ATLANTA (AP) – Federal agents have expanded their investigation of pro wrestler Chris Benoit’s personal doctor to include former patients and other patients of his who have died, The Associated Press has learned.
An affidavit by a federal Drug Enforcement Administration agent that was part of a warrant to search Dr. Phil Astin’s west Georgia office for a third time said investigators on Tuesday seized 68 boxes of documents, including patient records and billing statements.
The affidavit said agents were in part looking for medical records of inactive or deceased patients, including medical tests, test results and physician notes.
The search followed a statement agents received last Friday from an unidentified source who was associated with Astin’s practice and has known him personally for about 10 years. The source said files for former patients or patients who have died may have been stored in a copy room at Astin’s office, the affidavit said.
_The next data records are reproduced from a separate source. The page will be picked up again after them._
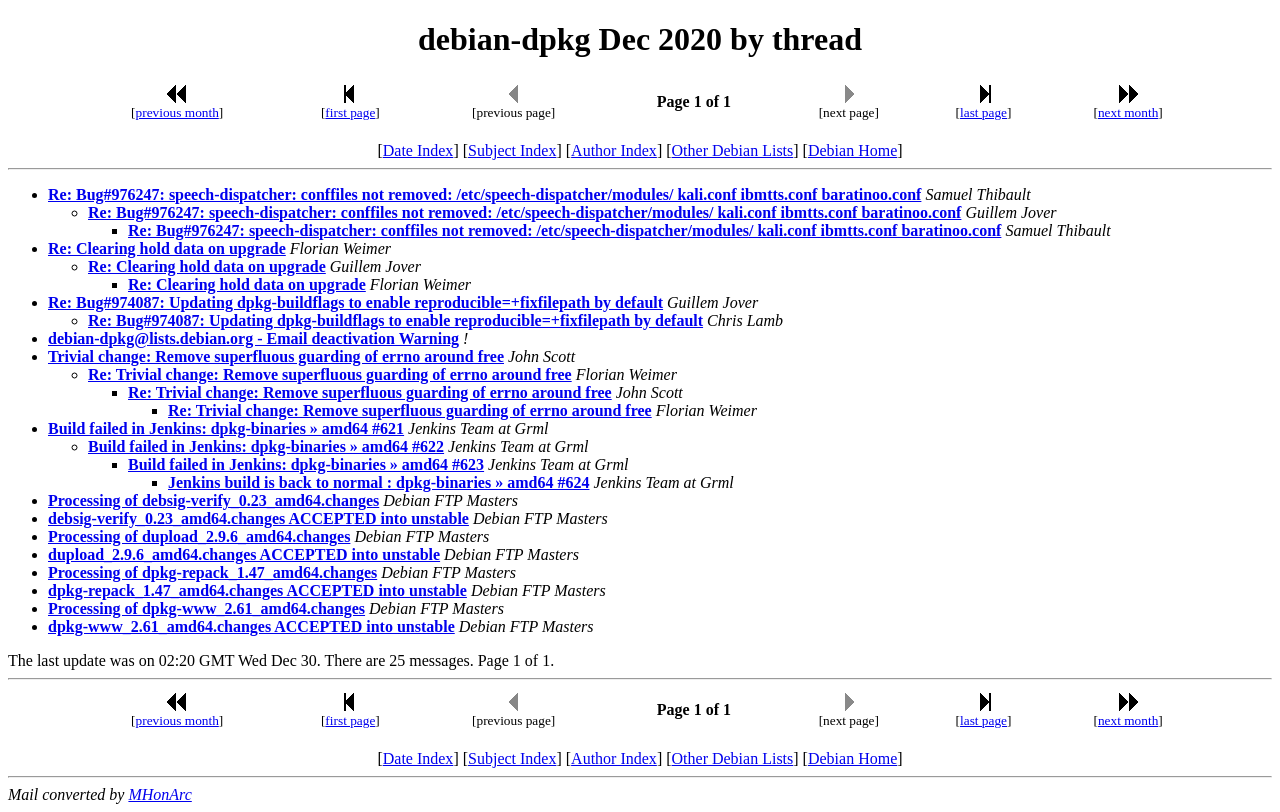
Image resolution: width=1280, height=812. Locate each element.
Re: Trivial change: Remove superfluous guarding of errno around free (330, 374)
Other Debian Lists (733, 150)
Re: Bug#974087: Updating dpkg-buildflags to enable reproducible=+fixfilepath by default (355, 302)
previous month (177, 112)
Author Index (614, 150)
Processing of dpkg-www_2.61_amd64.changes (206, 608)
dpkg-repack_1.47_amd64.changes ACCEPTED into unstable (257, 590)
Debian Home (852, 150)
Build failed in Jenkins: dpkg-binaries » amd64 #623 (306, 464)
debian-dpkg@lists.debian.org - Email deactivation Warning (253, 338)
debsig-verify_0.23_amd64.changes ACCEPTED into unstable (258, 518)
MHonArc (159, 794)
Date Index (418, 150)
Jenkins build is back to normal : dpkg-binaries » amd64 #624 (378, 482)
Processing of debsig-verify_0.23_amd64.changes (213, 500)
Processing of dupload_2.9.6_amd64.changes (199, 536)
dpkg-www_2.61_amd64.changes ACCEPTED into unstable (251, 626)
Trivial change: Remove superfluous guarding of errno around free (276, 356)
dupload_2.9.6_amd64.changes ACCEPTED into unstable (244, 554)
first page (350, 112)
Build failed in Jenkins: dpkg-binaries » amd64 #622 (266, 446)
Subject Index (512, 150)
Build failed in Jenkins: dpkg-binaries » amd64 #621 (226, 428)
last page (983, 112)
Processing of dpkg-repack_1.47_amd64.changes (212, 572)
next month (1128, 112)
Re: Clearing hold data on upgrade (167, 248)
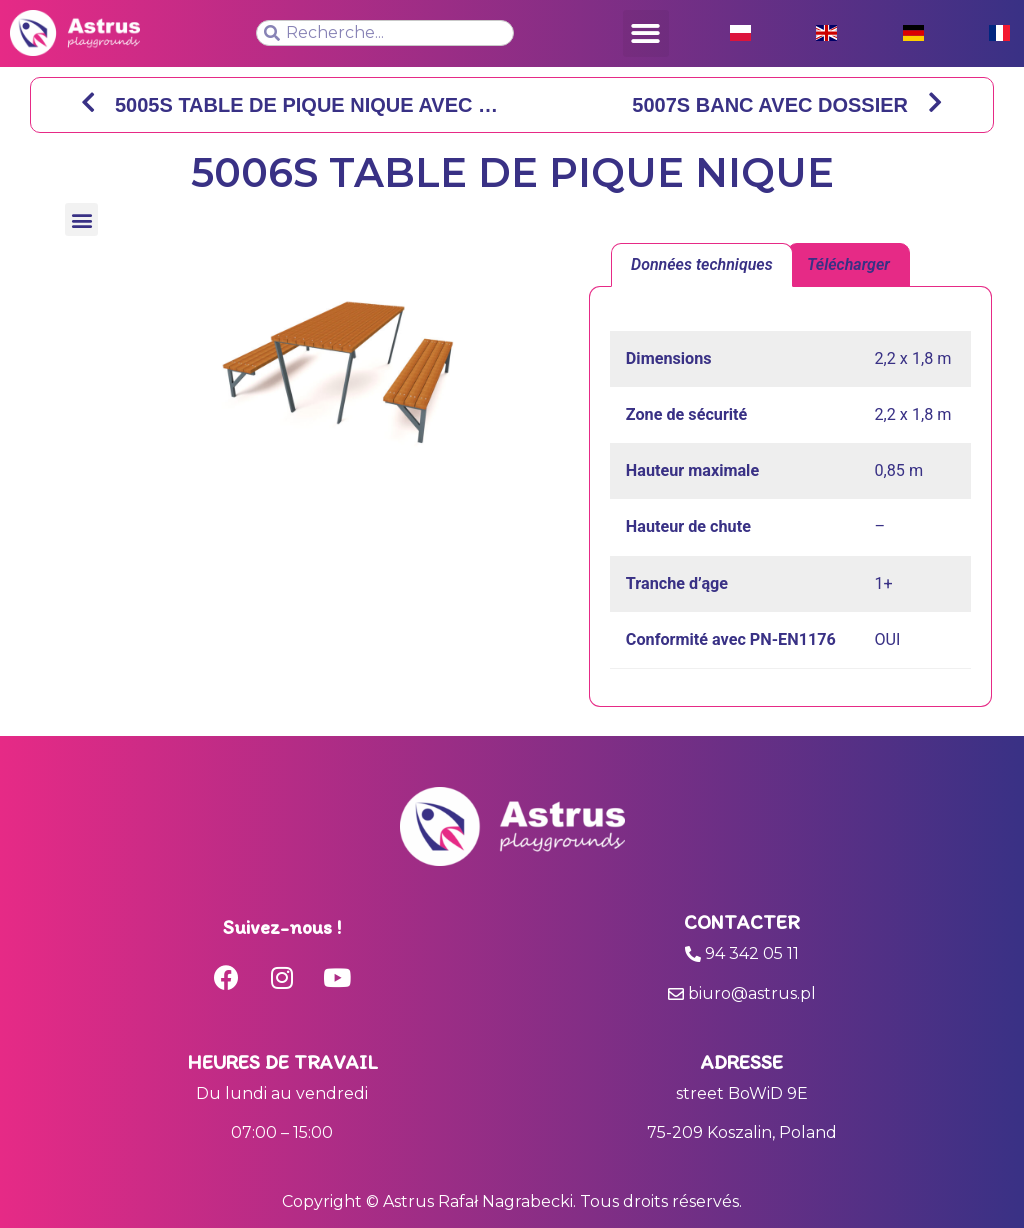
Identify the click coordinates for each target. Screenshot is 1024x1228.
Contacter (742, 922)
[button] (646, 33)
The records “will be relevant and material to this ongoing investigation,” the affidavit said, without elaborating.
Also seized from Astin’s office, the affidavit states, were records of a Nov. 19, 2002, prescription for 200 mg of the injectable steroid depo-testosterone that was written for an unidentified patient.
A sheriff’s official previously said that Astin also is being investigated in the February 2006 death of another wrestler, Michael Durham. State officials have not returned repeated calls in recent days seeking details on that case.
Last week, Astin pleaded not guilty to federal charges of improperly prescribing painkillers and other drugs to two patients other than Benoit in 2004 and 2005. He was released on $125,000 bond, but is restricted to his home except in limited circumstances.
Court documents filed Tuesday disclosed that federal prosecutors plan to seek a superseding federal indictment against Astin after reviewing documents seized from his Carrollton office.
Astin’s lawyer, Manny Arora, said Thursday he wasn’t aware of the latest search of Astin’s office, but wasn’t surprised by it either.
“It’s their job to look through everything,” Arora said. “I want them to look through everything, so if there is an acquittal in this case there will be no more doubt about anything that Dr. Astin’s done.”
Police have said Benoit strangled his wife and son and then hanged himself on a piece of exercise equipment in his suburban Atlanta home the weekend of June 22.
Authorities found anabolic steroids in Benoit’s home. Some experts believe steroids can cause paranoia, depression and violent outbursts known as “roid rage.”
Another court affidavit said Astin prescribed a 10-month supply of anabolic steroids to Benoit every three to four weeks between May 2006 and May 2007.
Astin has told the AP he prescribed testosterone for Benoit, a longtime friend, in the past but has not said what, if any, medications he prescribed when Benoit visited his office June 22, the day authorities believe Benoit killed his wife.
Since the deaths, toxicology tests have been conducted on Benoit’s body to determine if steroids or other drugs were present. Blood-alcohol tests also were conducted on his body, and chemical tests were conducted on the bodies of the wife and son.
Some of the tests have been completed, but authorities are keeping the results secret until all the tests are complete.